Los emparenta, por ejemplo, el amor por la lectura. Para Ernesto, los libros fueron desde la niñez sus amigos más fieles. La biblioteca de su casa juntaba clásicos de la literatura universal con textos de historia, filosofía, sicología, arte, aventuras…
También Antonio, el caudillo que dominó el oriente de Cuba, bebió en textos la cultura a la que no pudo acceder en ninguna escuela. Cuentan que se extasiaba lo mismo con la prensa que con obras de los grandes de su tiempo: Víctor Hugo, el alemán Heine, su coterráneo José María Heredia…

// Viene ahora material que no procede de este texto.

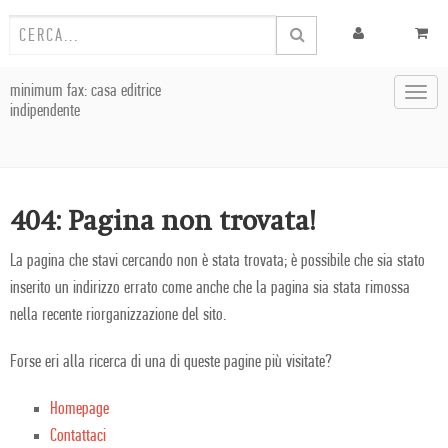
minimum fax: casa editrice
Toggl
indipendente
navig
404: Pagina non trovata!
La pagina che stavi cercando non è stata trovata; è possibile che sia stato
inserito un indirizzo errato come anche che la pagina sia stata rimossa
nella recente riorganizzazione del sito.
Forse eri alla ricerca di una di queste pagine più visitate?
Homepage
Contattaci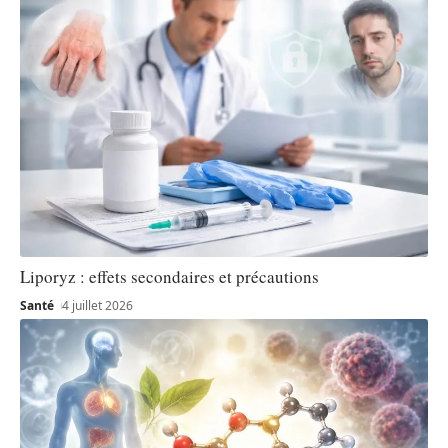
Liporyz : effets secondaires et précautions
Santé
4 juillet 2026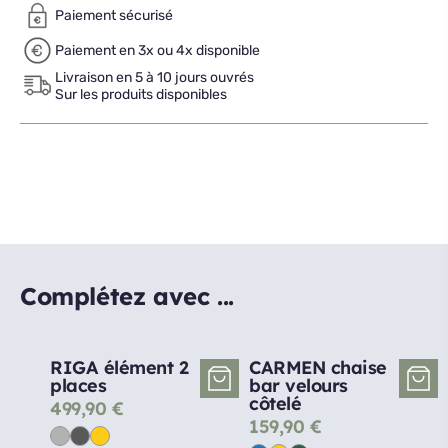
Paiement sécurisé
Paiement en 3x ou 4x disponible
Livraison en 5 à 10 jours ouvrés
Sur les produits disponibles
Complétez avec ...
RIGA élément 2
CARMEN chaise
places
bar velours
côtelé
499,90
€
159,90
€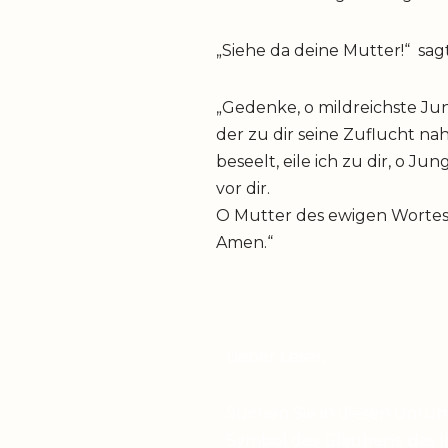
„Siehe da deine Mutter!“ sag
„Gedenke, o mildreichste Jun
der zu dir seine Zuflucht na
beseelt, eile ich zu dir, o 
vor dir.
O Mutter des ewigen Wortes
Amen.“
Lieber Leser,
Suchen Sie in diesen unru
Symbol des Glaubens, das I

La decisión de imponerse a las dificultades es otro punto en común. Cómo evocar al Comandante de la estrella en la boina sin recordar el «jadeante e indetenible» ejemplo de quien no claudicó ante el asma ni en la Sierra ni en Santa Clara, ni en el Congo ni en Bolivia.
Tampoco se podrá desconocer que la personalidad del Titán santiaguero es fruto de su resolución de sobreponerse a un entorno social hostil, diseñado para aplastar la personalidad de los negros, y también a imperfecciones personales, como aquella tartamudez que corrigió a fuerza de perseverancia y hablar pausado.
Ernesto Guevara admiró al mayor de los Maceo Grajales y lo definió como uno de los pilares del esfuerzo de liberación del pueblo cubano, declarándose continuador de su legado.
Juntos en el calendario y en la historia, Maceo y Che renacen en la resistencia e intransigencia cubanas, y en las proezas cotidianas de nuestro pueblo. Sus lecciones de vida continúan marcando el sentir de generaciones, son inspiración cuando el camino es angosto, fuente de luz para los desposeídos del mundo, cálida presencia que encuentra continuidad con el machete o el fusil al brazo, por el bienestar del futuro.